Monday, Apr. 27, 1970

Ludowici, Ga.

Not all vanishing Americana is cause for nostalgia. Consider the speed trap, that once ubiquitous feature of Crossroads, U.S.A., now largely and mercifully extinct, the victim of interstate highways and perhaps even some slight evolution in civic if not human nature. One malignant exception to progress, however, is the southeastern Georgia town of Ludowici. Named after an immigrant German roofing-tile manufacturer who built a factory there at the turn of the century, it is one of the last remaining speed traps in the country. TIME Correspondent Joseph Kane drove slowly into Ludowici and sent back this report.

TWO large roadside billboards just inside the county lines north and south of town guard the approach to Ludowici. Placed there by Governor Lester Maddox two weeks ago, they warn approaching motorists of "speed traps" and "clip joints" in large black letters on a white background. State Trooper Thomas Randall sits in his blue Chevrolet guarding the southernmost sign against Ludowici's irate citizens. Occasionally Randall puts aside his Playboy and climbs out to chat with a tourist, such as H.E. Phillips from Beaufort, S.C. "I've heard about this place in the state of Washington," says Phillips, snapping a picture of Randall and the sign.

The town of Ludowici is 56 miles south of Savannah, deep in the heart of Georgia clay country. The county seat of Long County, it boasts a population of 1,600 and all three of the county's newspapers. Once a quiet train stop, it is now a depressing roadscape of shabby gas stations, diners, motels and half-filled grocery stores. It is also one of the best-known little nowheres in the country. Sitting astride the junction of federal highways 301, 25 and 82, Ludowici commands the traditional north-south highway to Florida; 1,000,000 motorists drive through town each year. During the '50s it became known as the site of a treacherous stop light that trapped motorists by changing from green to red without warning, after which the travelers were ticketed by a waiting policeman. Since 1960 when the light was replaced, Ludowici's speed traps have bilked motorists of a rumored $100,000 annually. Says Governor Maddox: "The place is lousy, rotten, corrupt, nasty and no good."

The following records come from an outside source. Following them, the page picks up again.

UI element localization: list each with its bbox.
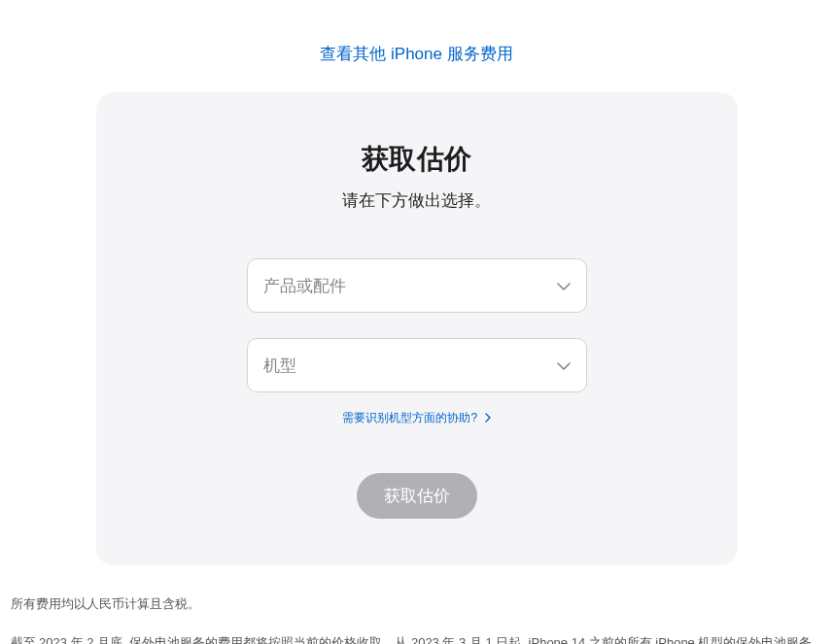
footnote-currency: 所有费用均以人民币计算且含税。 [11,593,823,616]
footnotes: 所有费用均以人民币计算且含税。 截至 2023 年 2 月底, 保外电池服务的费… [11,593,823,644]
model-select[interactable]: 机型 [247,338,587,392]
product-select-placeholder: 产品或配件 [263,275,346,297]
get-estimate-button[interactable]: 获取估价 [357,473,477,519]
model-select-placeholder: 机型 [263,355,296,377]
footnote-price-change-text: 截至 2023 年 2 月底, 保外电池服务的费用都将按照当前的价格收取。从 2… [11,635,813,644]
card-subtitle: 请在下方做出选择。 [143,189,691,212]
chevron-down-icon [557,276,571,295]
other-fees-link-wrap: 查看其他 iPhone 服务费用 [10,43,823,65]
product-select[interactable]: 产品或配件 [247,258,587,313]
footnote-price-change: 截至 2023 年 2 月底, 保外电池服务的费用都将按照当前的价格收取。从 2… [11,631,823,644]
card-title: 获取估价 [143,141,691,178]
help-link-wrap: 需要识别机型方面的协助? [143,410,691,426]
product-select-wrap: 产品或配件 [247,258,587,313]
help-link-label: 需要识别机型方面的协助? [342,411,477,424]
estimate-card: 获取估价 请在下方做出选择。 产品或配件 机型 需要识别机型方面的协助? [96,92,738,565]
model-select-wrap: 机型 [247,338,587,392]
identify-model-help-link[interactable]: 需要识别机型方面的协助? [342,411,490,424]
other-fees-link[interactable]: 查看其他 iPhone 服务费用 [320,45,512,63]
chevron-right-icon [485,412,491,425]
chevron-down-icon [557,356,571,375]
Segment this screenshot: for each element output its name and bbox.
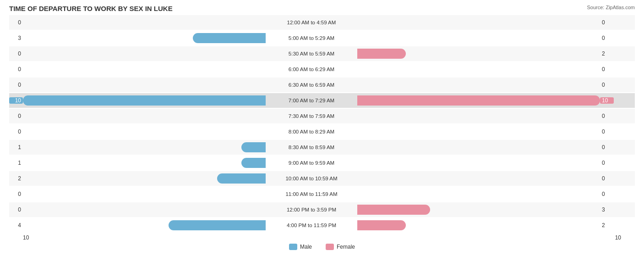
left-value: 0 — [9, 82, 23, 88]
left-bar-area — [23, 95, 266, 106]
right-bar-area — [357, 220, 600, 230]
bar-female — [357, 49, 406, 59]
table-row: 0 5:30 AM to 5:59 AM 2 — [9, 46, 635, 61]
left-value: 0 — [9, 113, 23, 119]
right-value: 10 — [600, 97, 614, 104]
left-bar-area — [23, 189, 266, 199]
left-bar-area — [23, 205, 266, 215]
chart-title: TIME OF DEPARTURE TO WORK BY SEX IN LUKE — [9, 5, 635, 12]
left-bar-area — [23, 220, 266, 230]
right-bar-area — [357, 173, 600, 184]
bar-female — [357, 220, 406, 230]
time-label: 5:00 AM to 5:29 AM — [266, 35, 357, 41]
female-swatch — [326, 244, 334, 250]
right-value: 0 — [600, 66, 614, 72]
right-value: 0 — [600, 144, 614, 150]
legend-male: Male — [289, 244, 312, 250]
right-bar-area — [357, 127, 600, 137]
male-swatch — [289, 244, 297, 250]
right-bar-area — [357, 158, 600, 168]
left-bar-area — [23, 80, 266, 90]
table-row: 0 7:30 AM to 7:59 AM 0 — [9, 109, 635, 123]
right-value: 2 — [600, 222, 614, 228]
left-bar-area — [23, 64, 266, 74]
right-value: 0 — [600, 82, 614, 88]
bar-male — [217, 173, 266, 184]
right-bar-area — [357, 64, 600, 74]
right-bar-area — [357, 189, 600, 199]
left-value: 0 — [9, 206, 23, 213]
left-value: 0 — [9, 191, 23, 197]
time-label: 8:30 AM to 8:59 AM — [266, 145, 357, 150]
male-label: Male — [300, 244, 312, 250]
right-bar-area — [357, 17, 600, 28]
legend-area: Male Female — [9, 244, 635, 250]
left-value: 0 — [9, 50, 23, 57]
left-bar-area — [23, 33, 266, 43]
left-bar-area — [23, 49, 266, 59]
axis-right: 10 — [615, 234, 621, 241]
right-value: 0 — [600, 35, 614, 41]
table-row: 1 8:30 AM to 8:59 AM 0 — [9, 140, 635, 155]
right-value: 0 — [600, 128, 614, 135]
table-row: 0 8:00 AM to 8:29 AM 0 — [9, 124, 635, 139]
legend-female: Female — [326, 244, 355, 250]
bar-female — [357, 95, 600, 106]
right-value: 0 — [600, 191, 614, 197]
bar-male — [241, 142, 266, 152]
bar-female — [357, 205, 430, 215]
left-value: 4 — [9, 222, 23, 228]
time-label: 6:30 AM to 6:59 AM — [266, 82, 357, 88]
right-bar-area — [357, 142, 600, 152]
right-bar-area — [357, 111, 600, 121]
right-value: 2 — [600, 50, 614, 57]
time-label: 5:30 AM to 5:59 AM — [266, 51, 357, 56]
right-value: 0 — [600, 19, 614, 26]
time-label: 7:30 AM to 7:59 AM — [266, 113, 357, 119]
table-row: 0 11:00 AM to 11:59 AM 0 — [9, 187, 635, 201]
left-value: 0 — [9, 128, 23, 135]
table-row: 0 12:00 AM to 4:59 AM 0 — [9, 15, 635, 30]
time-label: 7:00 AM to 7:29 AM — [266, 98, 357, 103]
left-bar-area — [23, 127, 266, 137]
right-value: 0 — [600, 175, 614, 182]
table-row: 1 9:00 AM to 9:59 AM 0 — [9, 156, 635, 170]
bar-male — [169, 220, 266, 230]
left-bar-area — [23, 158, 266, 168]
table-row: 3 5:00 AM to 5:29 AM 0 — [9, 31, 635, 45]
time-label: 11:00 AM to 11:59 AM — [266, 191, 357, 197]
female-label: Female — [337, 244, 355, 250]
left-value: 0 — [9, 66, 23, 72]
time-label: 6:00 AM to 6:29 AM — [266, 67, 357, 72]
left-value: 10 — [9, 97, 23, 104]
source-label: Source: ZipAtlas.com — [587, 5, 635, 10]
right-bar-area — [357, 80, 600, 90]
table-row: 0 6:30 AM to 6:59 AM 0 — [9, 78, 635, 92]
left-value: 1 — [9, 160, 23, 166]
right-bar-area — [357, 205, 600, 215]
table-row: 0 12:00 PM to 3:59 PM 3 — [9, 202, 635, 217]
right-bar-area — [357, 95, 600, 106]
left-bar-area — [23, 173, 266, 184]
left-value: 1 — [9, 144, 23, 150]
chart-container: TIME OF DEPARTURE TO WORK BY SEX IN LUKE… — [0, 0, 644, 273]
left-value: 3 — [9, 35, 23, 41]
right-value: 0 — [600, 160, 614, 166]
table-row: 10 7:00 AM to 7:29 AM 10 — [9, 93, 635, 108]
time-label: 8:00 AM to 8:29 AM — [266, 129, 357, 134]
bar-male — [241, 158, 266, 168]
left-bar-area — [23, 111, 266, 121]
table-row: 2 10:00 AM to 10:59 AM 0 — [9, 171, 635, 186]
time-label: 10:00 AM to 10:59 AM — [266, 176, 357, 181]
left-value: 2 — [9, 175, 23, 182]
right-value: 3 — [600, 206, 614, 213]
bar-male — [193, 33, 266, 43]
right-value: 0 — [600, 113, 614, 119]
bar-male — [23, 95, 266, 106]
time-label: 12:00 PM to 3:59 PM — [266, 207, 357, 212]
table-row: 0 6:00 AM to 6:29 AM 0 — [9, 62, 635, 77]
left-bar-area — [23, 17, 266, 28]
table-row: 4 4:00 PM to 11:59 PM 2 — [9, 218, 635, 233]
axis-left: 10 — [23, 234, 29, 241]
left-value: 0 — [9, 19, 23, 26]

It may not be quite as bad as all that, but Ludowici has nevertheless defied the efforts of three Governors, including Maddox, to shut down the speed traps. For years some of the local gas stations also conducted a profitable con game. When an unsuspecting motorist stopped to have his oil checked, the attendant would disable the car by tinkering with the generator or pouring water in the crankcase oil, then suggest that the customer move his crippled vehicle to a nearby garage for repair. Fittingly enough, the repair shop was called "Billy Swindel's."

The man behind the speed trap, and behind everything else in Ludowici, is the county's colorful political boss, Ralph Dawson, 68, a back-country lawyer who has been running Long County since 1932. Always in a brown felt hat and soiled black suit, Dawson heads a political machine that has never lost an election at the county or city level, and he has not taken lightly Maddox's efforts to shut off his speed-trap revenue. Last year Dawson was tossed out of the Governor's office and called a rascal. To which Dawson replied, "You don't own this office. You are a political accident." Laughs Dawson: "It made Maddox madder than 40 hells."

The encounter strengthened the Governor's resolve to put up the warning billboards. Keeping them there will be another matter, troopers or no. Two weeks ago, buckshot was fired into the kitchen of the Rev. Raymond Cook, a leader of the city's small antispeed-trap, anti-Dawson clique. Maddox hinted that he would declare martial law, but backed off when he learned from state investigators that there was at least a possibility that the crusading Cook may have fired the shots himself to bring the law down on Dawson.

Angered by all these goings on, Maddox says that "if it weren't for the good people there, I'd run the highway right around Ludowici." That, in fact, is what is going to happen. By 1974, Interstate Highway 95 will bypass Long County from Savannah to Brunswick, and the residents of Ludowici will likely be out of pocket for good.